I have a web project where I must import text and images from a user-supplied document, and one of the possible formats is Microsoft Office 2007. There's also a need to generate documents in this format.
The server runs CentOS 5.2 and has PHP/Perl/Python installed. I can execute local binaries and shell scripts if I must. We use Apache 2.2 but will be switching over to Nginx once it goes live.
What are my options? Anyone had experience with this?
The python docx module can generate formatted Microsoft office docx files from pure Python. Out of the box, it does headers, paragraphs, tables, and bullets, but the makeelement() module can be extended to do arbitrary elements like images.
You can probably check the code for Sphider. They docs and pdfs, so I'm sure they can read them. Might also lead you in the right direction for other Office formats.
I have successfully used the OpenXML Format SDK in a project to modify an Excel spreadsheet via code. This would require .NET and I'm not sure about how well it would work under Mono.

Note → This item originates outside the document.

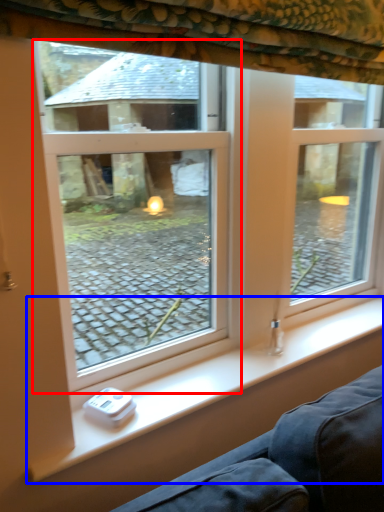 Question: Which point is closer to the camera, window (highlighted by a red box) or window sill (highlighted by a blue box)?

Choices:
 (A) window
 (B) window sill

Answer: (A)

The Office 2007 file formats are open and well documented. Roughly speaking, all of the new file formats ending in "x" are zip compressed XML documents. For example:
The other file formats are roughly similar. I don't know of any open source libraries for interacting with them as yet - but depending on your exact requirements, it doesn't look too difficult to read and write simple documents. Certainly it should be a lot easier than with the older formats.
If you need to read the older formats, OpenOffice has an API and can read and write Office 2003 and older documents with more or less success.